# About this task
Without including any pictures, write out the data below exactly.

# Recorded data
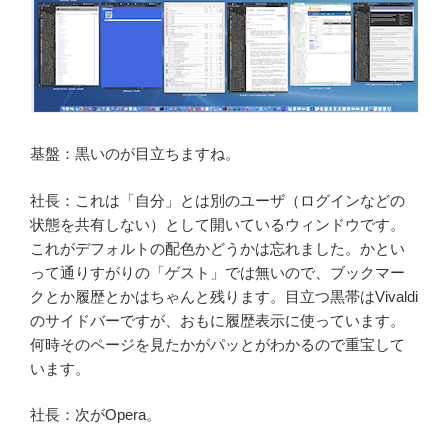
基盤：黒いのが目立ちますね。
社長：これは「自分」とは別のユーザ（ログインなどの
状態を共有しない）として開いているウィンドウです。
これがデフォルトの配色かどうかは忘れました。かとい
って通りすがりの「ゲスト」では無いので、ブックマー
クとか履歴とかはちゃんと残ります。目立つ黒帯はVivaldi
のサイドバーですが、おもに履歴表示に使っています。
何時そのページを見たかがパッとがわかるので重宝して
います。
社長：次がOpera。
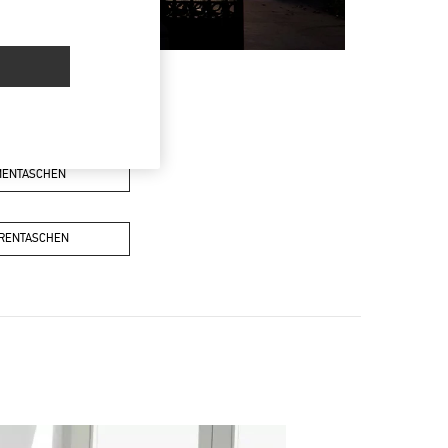
MENTASCHEN
RENTASCHEN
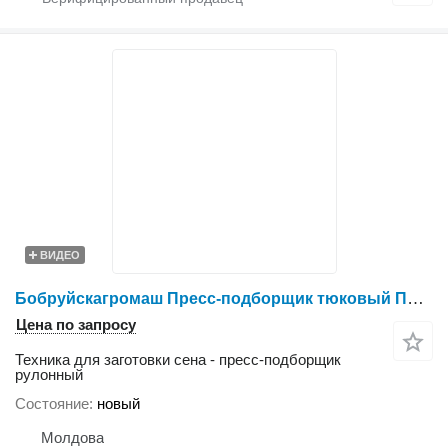
ВИДЕО
Бобруйскагромаш Пресс-подборщик тюковый ПТ-165М
Цена по запросу
Техника для заготовки сена - пресс-подборщик
рулонный
Состояние
новый
Молдова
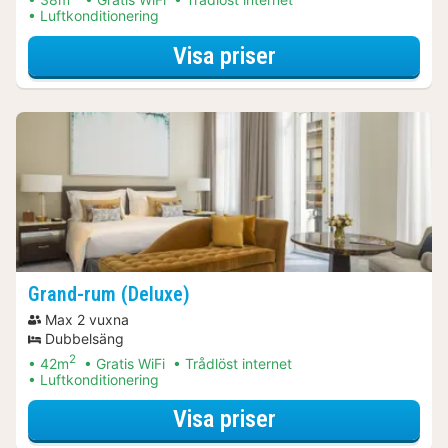
Luftkonditionering
för Aktiva dagsut
Visa priser
Grand-rum (Deluxe)
Max 2 vuxna
Dubbelsäng
2
42m
Gratis WiFi
Trådlöst internet
Luftkonditionering
för Aktiva dagsut
Visa priser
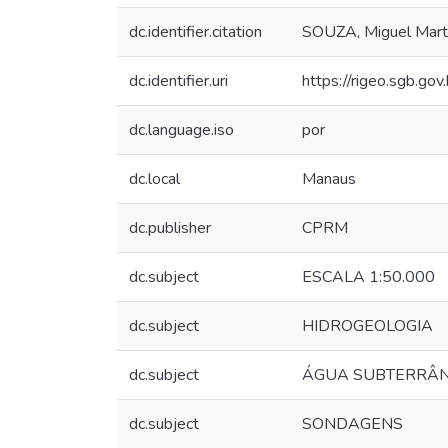
dc.identifier.citation
SOUZA, Miguel Marti
dc.identifier.uri
https://rigeo.sgb.go
dc.language.iso
por
dc.local
Manaus
dc.publisher
CPRM
dc.subject
ESCALA 1:50.000
dc.subject
HIDROGEOLOGIA
dc.subject
ÁGUA SUBTERRÂ
dc.subject
SONDAGENS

# Solved problem
基盤：黒いのが目立ちますね。
社長：これは「自分」とは別のユーザ（ログインなどの
状態を共有しない）として開いているウィンドウです。
これがデフォルトの配色かどうかは忘れました。かとい
って通りすがりの「ゲスト」では無いので、ブックマー
クとか履歴とかはちゃんと残ります。目立つ黒帯はVivaldi
のサイドバーですが、おもに履歴表示に使っています。
何時そのページを見たかがパッとがわかるので重宝して
います。
社長：次がOpera。
MENTASCHEN
RENTASCHEN
ВИДЕО
Бобруйскагромаш Пресс-подборщик тюковый ПТ-165М
Цена по запросу
Техника для заготовки сена - пресс-подборщик
рулонный
Состояние
новый
Молдова
Luftkonditionering
för Aktiva dagsut
Visa priser
Grand-rum (Deluxe)
Max 2 vuxna
Dubbelsäng
2
42m
Gratis WiFi
Trådlöst internet
Luftkonditionering
för Aktiva dagsut
Visa priser
dc.identifier.citation
SOUZA, Miguel Marti
dc.identifier.uri
https://rigeo.sgb.go
dc.language.iso
por
dc.local
Manaus
dc.publisher
CPRM
dc.subject
ESCALA 1:50.000
dc.subject
HIDROGEOLOGIA
dc.subject
ÁGUA SUBTERRÂ
dc.subject
SONDAGENS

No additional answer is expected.